As províncias de Luanda e Uíge marcaram as estatísticas, segundo dados avançados pela Direcção de Trânsito e Segurança Rodoviária.
De acordo com o chefe do Departamento de Transgressões e Acidentes, superintendente João de Sousa, que falava à imprensa, o domingo foi o dia mais crítico, com 34 acidentes e 12 mortes registadas. O sábado destacou-se pelo maior número de feridos, contabilizando 68 pessoas lesionadas.
“No que diz respeito à distribuição por províncias, Luanda registou 26 acidentes, uma redução de dois casos face ao período anterior, mas somou quatro mortos (menos dois) e 41 feridos (mais nove). Em segundo lugar surge o Uíge, com nove acidentes, um óbito e 13 feridos, todos números em ligeira redução”, declarou o oficial, citado pela RNA.

Os dados semestrais reforçam a gravidade da situação. O chefe da Assessoria Jurídica e porta-voz da Direcção de Trânsito e Segurança Rodoviária, superintendente chefe Adriano do Rosário, informou que nos primeiros seis meses de 2025 o país ultrapassou os 6 mil acidentes de viação, resultando em quase 2 mil mortos.
“A média diária no período foi de 34 acidentes, oito mortos e 48 feridos. Se fizermos os cálculos pela semana, pelo mês, pelo ano, todos ficaremos assustados pelo número de mortos”, alertou o porta-voz.
Adriano do Rosário salientou ainda que o número real de vítimas mortais pode ser superior ao registado oficialmente, uma vez que Angola não dispõe de um sistema que acompanhe os sinistrados nos 30 dias posteriores ao acidente, período considerado padrão internacional para a contabilização de mortes associadas à sinistralidade rodoviária.
“Nós em Angola ainda não temos o controle efectivo das mortes até 30 dias.

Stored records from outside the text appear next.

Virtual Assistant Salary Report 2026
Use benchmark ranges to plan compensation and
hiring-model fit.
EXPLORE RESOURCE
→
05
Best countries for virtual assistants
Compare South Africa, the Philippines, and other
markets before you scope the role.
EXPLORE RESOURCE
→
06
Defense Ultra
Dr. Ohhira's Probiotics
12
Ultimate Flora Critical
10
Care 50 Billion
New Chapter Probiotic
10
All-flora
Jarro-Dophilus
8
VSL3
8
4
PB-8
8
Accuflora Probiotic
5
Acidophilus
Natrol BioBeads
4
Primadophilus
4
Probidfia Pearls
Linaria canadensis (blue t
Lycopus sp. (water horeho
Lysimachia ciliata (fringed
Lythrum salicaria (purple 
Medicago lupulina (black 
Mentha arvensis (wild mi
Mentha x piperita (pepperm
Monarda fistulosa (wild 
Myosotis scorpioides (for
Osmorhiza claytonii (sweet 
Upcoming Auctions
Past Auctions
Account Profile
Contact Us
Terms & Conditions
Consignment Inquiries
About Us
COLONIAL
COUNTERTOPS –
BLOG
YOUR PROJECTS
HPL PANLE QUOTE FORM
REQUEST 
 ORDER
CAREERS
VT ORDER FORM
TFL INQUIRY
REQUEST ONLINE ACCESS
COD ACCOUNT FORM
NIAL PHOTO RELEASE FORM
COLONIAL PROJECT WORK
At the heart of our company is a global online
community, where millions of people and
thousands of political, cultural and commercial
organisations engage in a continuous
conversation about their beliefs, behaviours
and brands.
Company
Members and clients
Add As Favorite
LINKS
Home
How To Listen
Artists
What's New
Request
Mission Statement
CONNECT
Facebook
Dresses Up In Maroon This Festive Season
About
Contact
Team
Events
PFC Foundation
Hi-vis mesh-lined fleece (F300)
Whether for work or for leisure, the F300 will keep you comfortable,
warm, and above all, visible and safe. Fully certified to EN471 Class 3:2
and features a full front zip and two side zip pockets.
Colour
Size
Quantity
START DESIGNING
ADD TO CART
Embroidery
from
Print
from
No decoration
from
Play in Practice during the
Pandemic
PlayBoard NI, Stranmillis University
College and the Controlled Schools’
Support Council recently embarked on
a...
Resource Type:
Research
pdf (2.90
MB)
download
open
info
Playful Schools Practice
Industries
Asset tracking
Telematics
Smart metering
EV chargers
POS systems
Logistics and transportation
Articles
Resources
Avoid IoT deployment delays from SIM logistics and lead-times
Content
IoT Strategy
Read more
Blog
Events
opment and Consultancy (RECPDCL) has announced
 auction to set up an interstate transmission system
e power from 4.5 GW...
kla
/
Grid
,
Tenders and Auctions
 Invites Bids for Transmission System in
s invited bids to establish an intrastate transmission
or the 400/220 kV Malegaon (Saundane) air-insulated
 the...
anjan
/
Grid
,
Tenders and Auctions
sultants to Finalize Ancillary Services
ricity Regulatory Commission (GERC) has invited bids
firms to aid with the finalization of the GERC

Logo, poderão perceber que a realidade dos acidentes de viação é muito maior do que esta que estamos a partilhar”, realçou.
Perante o cenário alarmante de acordo com a RNA, foi lançada a campanha “Via Segura Estou Comprometido”, uma iniciativa de responsabilidade social da Pumangol. A acção pretende reforçar a educação rodoviária e contribuir para a redução da sinistralidade em todo o país.